I don’t yet see the cash refunds pending on my credit card statement, but nor would I expect to yet. Given that the taxes on these flights were only $5.60 per passenger, it’s only a total of $33.60 that I expect to get back on top of the miles.
In short, my experience cancelling a Turkish award ticket was smooth and simple as I would expect it to be. It matched my last experience cancelling (in pre-pandemic days) when I called and paid the cancellation fee for three passengers. Apart from having to pay one passenger at a time, it wasn’t a much different experience.
That is not to suggest that any of the many people who have reported issues did anything wrong. On the contrary, I am convinced that the smoothness of my Turkish award ticket cancellation experience has nothing to do with any special knowledge or experience I possess but rather a very random and unpredictable outcome.
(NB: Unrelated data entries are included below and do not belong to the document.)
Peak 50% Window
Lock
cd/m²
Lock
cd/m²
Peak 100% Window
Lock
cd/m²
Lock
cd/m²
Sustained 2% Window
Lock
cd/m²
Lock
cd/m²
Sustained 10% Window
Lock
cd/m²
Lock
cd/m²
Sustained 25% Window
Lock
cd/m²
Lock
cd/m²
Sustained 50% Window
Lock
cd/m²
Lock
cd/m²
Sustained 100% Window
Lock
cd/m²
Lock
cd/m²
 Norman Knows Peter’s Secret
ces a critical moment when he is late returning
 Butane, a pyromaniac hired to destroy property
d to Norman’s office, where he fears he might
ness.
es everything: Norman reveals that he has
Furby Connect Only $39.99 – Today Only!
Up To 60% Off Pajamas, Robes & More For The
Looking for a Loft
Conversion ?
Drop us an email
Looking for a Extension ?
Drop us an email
It’s not unprecedented: we’ve also received a number of reports from people with similar stories who were able to cancel their Turkish-ticketed trips on United flights with ease and for no fee due to COVID-related schedule changes. My case isn’t unique, but I don’t understand why it isn’t universal (and it clearly isn’t).
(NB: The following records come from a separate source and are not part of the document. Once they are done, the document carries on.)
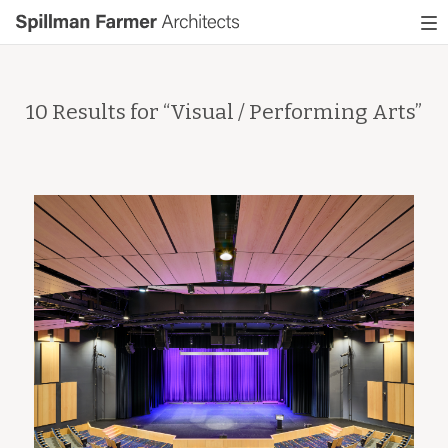
Spillman
To
Farmer
nav
Architects
10 Results for “
Visual / Performing Arts
”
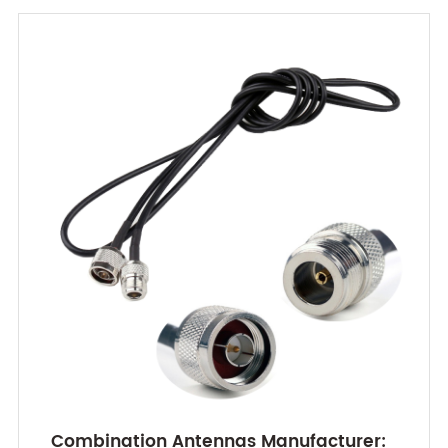
Combination Antennas Manufacturer:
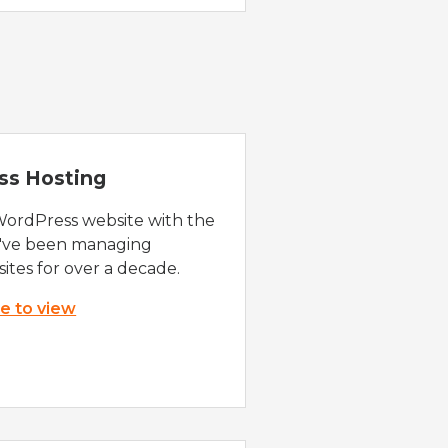
ss Hosting
WordPress website with the
e've been managing
ites for over a decade.
re to view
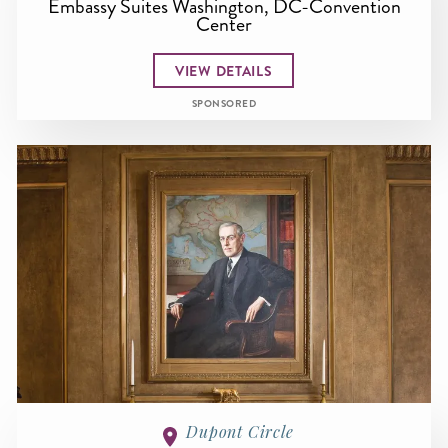
Embassy Suites Washington, DC-Convention
Center
VIEW DETAILS
SPONSORED
Dupont Circle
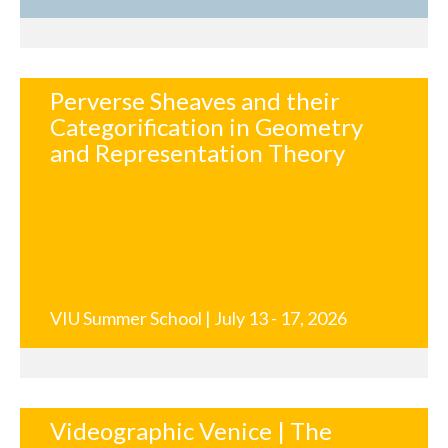
Perverse Sheaves and their
Categorification in Geometry
and Representation Theory
VIU Summer School | July 13 - 17, 2026
Videographic Venice | The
Cancelling a Turkish award ticket: Bottom line
The good news here is that it is indeed possible to score an amazing deal with Turkish Miles & Smiles — in addition to this trip that I had booked for a hard-to-imagine 12.5K miles each way in business class, I traveled to Hawaii a couple of times in 2019 in economy class for 7,500 miles per passenger from the east coast of the US. That is still amazing as is the thought of booking domestic one-ways anywhere else in the US on United for 7,500 miles. However, it isn’t all rainbows and sunshine; many readers have had difficulty getting refunded for cancellations — some eventually giving up and others like Darin going to unbelievable lengths that likely make them question the wisdom of booking with Turkish again in the future. Unfortunately, it is difficult to predict which type of experience you’ll get cancelling a Turkish award ticket, so it is up to each person to decide if the savings are worth the potential hassle. In a normal word where travel happens according to schedule, I’m sure I’ll take the gamble again (in no small part due to my overwhelmingly positive personal experiences), but I’ll probably hold off on booking non-imminent travel via Turkish until travel gets much closer to normal. When it does, paying less for 3 passengers than United would charge me for one is too good of an opportunity for me to pass up, but that’s a sentence I don’t imagine readers like Darin will be uttering soon and that’s fair.